La scienza conquista il Tiburtino III con ‘La città lontana’

Laboratori aperti alle famiglie e ai bambini alla scoperta di Roma est. Ingresso gratuito

Si svolgerà fino al 31 maggio, nel quartiere Tiburtino III di Roma, “La città lontana”. un progetto di divulgazione e promozione scientifica, inserito nell’ambito del programma Eureka! Roma 2018, promossa da Roma Capitale Assessorato alla Crescita culturale e in collaborazione con Siae. L’obiettivo è quello di rendere argomenti scientifici accessibili a tutti e offrire ai cittadini gli strumenti per imparare a conoscere i luoghi in cui vivono, attraverso incontri, laboratori e workshop di biologia ambientale, antropologia, arte, fotografia e architettura.
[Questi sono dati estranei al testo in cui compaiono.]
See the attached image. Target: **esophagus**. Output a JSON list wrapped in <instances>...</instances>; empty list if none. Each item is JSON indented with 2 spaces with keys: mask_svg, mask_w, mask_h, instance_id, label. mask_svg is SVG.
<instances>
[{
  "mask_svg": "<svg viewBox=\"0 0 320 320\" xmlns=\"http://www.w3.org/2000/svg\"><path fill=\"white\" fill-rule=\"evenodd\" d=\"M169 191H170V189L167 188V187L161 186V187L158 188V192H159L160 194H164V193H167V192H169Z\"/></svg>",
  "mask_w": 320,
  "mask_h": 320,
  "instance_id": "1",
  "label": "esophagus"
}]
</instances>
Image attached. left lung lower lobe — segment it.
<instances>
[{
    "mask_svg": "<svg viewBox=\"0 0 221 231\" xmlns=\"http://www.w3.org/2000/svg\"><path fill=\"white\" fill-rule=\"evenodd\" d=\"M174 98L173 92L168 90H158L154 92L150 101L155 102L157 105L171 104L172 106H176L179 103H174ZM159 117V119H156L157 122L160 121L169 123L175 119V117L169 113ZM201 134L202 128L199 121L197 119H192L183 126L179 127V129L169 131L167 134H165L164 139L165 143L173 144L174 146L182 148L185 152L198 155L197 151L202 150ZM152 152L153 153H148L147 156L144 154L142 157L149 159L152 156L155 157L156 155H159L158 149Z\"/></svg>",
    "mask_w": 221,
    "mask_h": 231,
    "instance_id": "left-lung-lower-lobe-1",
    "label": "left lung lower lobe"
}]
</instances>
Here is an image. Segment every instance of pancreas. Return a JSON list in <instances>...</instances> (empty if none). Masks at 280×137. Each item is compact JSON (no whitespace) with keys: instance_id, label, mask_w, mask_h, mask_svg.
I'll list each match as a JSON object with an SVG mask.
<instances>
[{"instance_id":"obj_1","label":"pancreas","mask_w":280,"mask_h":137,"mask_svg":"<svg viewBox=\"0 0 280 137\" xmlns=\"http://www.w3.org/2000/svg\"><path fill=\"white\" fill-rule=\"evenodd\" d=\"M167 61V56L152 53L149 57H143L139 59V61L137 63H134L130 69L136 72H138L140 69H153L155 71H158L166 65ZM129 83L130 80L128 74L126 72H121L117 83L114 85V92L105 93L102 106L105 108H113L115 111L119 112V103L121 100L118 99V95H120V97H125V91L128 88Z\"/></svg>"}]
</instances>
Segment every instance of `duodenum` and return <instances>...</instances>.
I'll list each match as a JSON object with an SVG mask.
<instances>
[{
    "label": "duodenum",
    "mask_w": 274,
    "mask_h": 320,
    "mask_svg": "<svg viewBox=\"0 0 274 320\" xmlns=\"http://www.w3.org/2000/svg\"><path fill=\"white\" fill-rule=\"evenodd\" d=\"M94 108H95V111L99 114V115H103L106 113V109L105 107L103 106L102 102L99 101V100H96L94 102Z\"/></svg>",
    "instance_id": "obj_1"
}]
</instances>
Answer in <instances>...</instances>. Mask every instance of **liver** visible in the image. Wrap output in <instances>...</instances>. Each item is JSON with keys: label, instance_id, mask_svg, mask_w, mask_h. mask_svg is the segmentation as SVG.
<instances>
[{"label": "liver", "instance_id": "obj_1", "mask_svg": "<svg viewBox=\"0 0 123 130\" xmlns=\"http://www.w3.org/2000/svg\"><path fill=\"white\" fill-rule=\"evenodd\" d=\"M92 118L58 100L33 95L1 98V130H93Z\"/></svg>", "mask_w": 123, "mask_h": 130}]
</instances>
Il 29 e 30 maggio si terrà il laboratorio sull’antica tecnica giapponese Kokedama, rivolto a bambini e famiglie, condotto dal Maestro di Ikebana Ohara (arti floreali) Andrea Grassi, in cui ognuno dei partecipanti può realizzare un mini bonsai volante personale con piccole piante spontanee prelevate da alcune zone del quartiere. I kokedama saranno poi lasciati negli spazi urbani con la Parata di riqualificazione urbana: un vero e proprio intervento di Public art partecipata volta all’abbellimento e alla riqualificazione di alcuni luoghi del quartiere.
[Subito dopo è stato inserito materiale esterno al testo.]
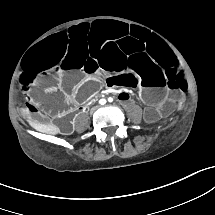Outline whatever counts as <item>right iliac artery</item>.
Here are the masks:
<instances>
[{"label": "right iliac artery", "instance_id": "obj_1", "mask_svg": "<svg viewBox=\"0 0 215 215\" xmlns=\"http://www.w3.org/2000/svg\"><path fill=\"white\" fill-rule=\"evenodd\" d=\"M106 103V100L105 99H101L100 101H99V104H101V105H104Z\"/></svg>", "mask_w": 215, "mask_h": 215}]
</instances>
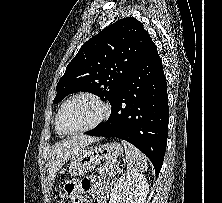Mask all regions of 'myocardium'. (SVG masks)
<instances>
[{"mask_svg":"<svg viewBox=\"0 0 222 203\" xmlns=\"http://www.w3.org/2000/svg\"><path fill=\"white\" fill-rule=\"evenodd\" d=\"M78 98H87V99H90V100L94 101L95 103H97L101 107V110H102L101 115L99 116V118L95 122H93L92 124H90L86 127L79 128L76 130H67L61 124L62 112L71 101L78 99ZM110 113H111L110 105L108 103H106L99 96L92 94V93H78V94H75V95L69 97L61 105L60 109L58 110L57 116H56V126H57L58 130L60 132H62L63 134L74 135V134L84 133V132L90 131V130L98 127L100 124H102L110 116Z\"/></svg>","mask_w":222,"mask_h":203,"instance_id":"myocardium-1","label":"myocardium"}]
</instances>
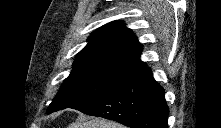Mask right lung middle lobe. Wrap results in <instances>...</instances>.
<instances>
[{"instance_id": "obj_1", "label": "right lung middle lobe", "mask_w": 221, "mask_h": 128, "mask_svg": "<svg viewBox=\"0 0 221 128\" xmlns=\"http://www.w3.org/2000/svg\"><path fill=\"white\" fill-rule=\"evenodd\" d=\"M125 76L109 74L95 69L72 70L63 82L47 114L95 99L121 82Z\"/></svg>"}]
</instances>
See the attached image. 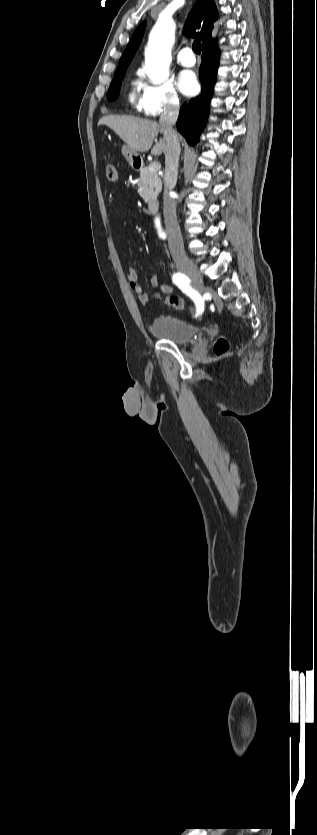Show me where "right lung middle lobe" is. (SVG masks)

Nel mercato rionale si svolgerà l’attività BUONO A SAPERSI! condotto da Roberta Denni un appuntamento dedicato ai più piccoli il cui obiettivo è quello di insegnare la bellezza e i vantaggi del consumo di verdure e frutta di stagione nel rispetto dell’ambiente. All’interno del bar del mercato il 29 e 30 è prevista l’iniziativa il Caffè biologico che vede la partecipazione di giovani dottorandi con cui i cittadini potranno confrontarsi ricevendo informazioni sulle caratteristiche biologiche e benefiche di piante spontanee presenti nelle aree verdi del quartiere e dei prodotti del mercato.

Le attività coinvolgono trasversalmente diversi settori tra cui la fotografia con il progetto digitale Erbario urbano realizzato da Eva Tomei, un racconto memoria dell’esperienza che sarà corredato da didascalie e descrizioni scientifiche ad opera dei partecipanti.

A chiudere la programmazione il 31 maggio il reading/laboratorio “Il giardino del tempo che passa”, incentrato sul pensiero di Gilles Clément e condotto dalla compagnia Bartolini/Baronio che in maniera poetica, renderà tutti i partecipanti giardinieri del mondo.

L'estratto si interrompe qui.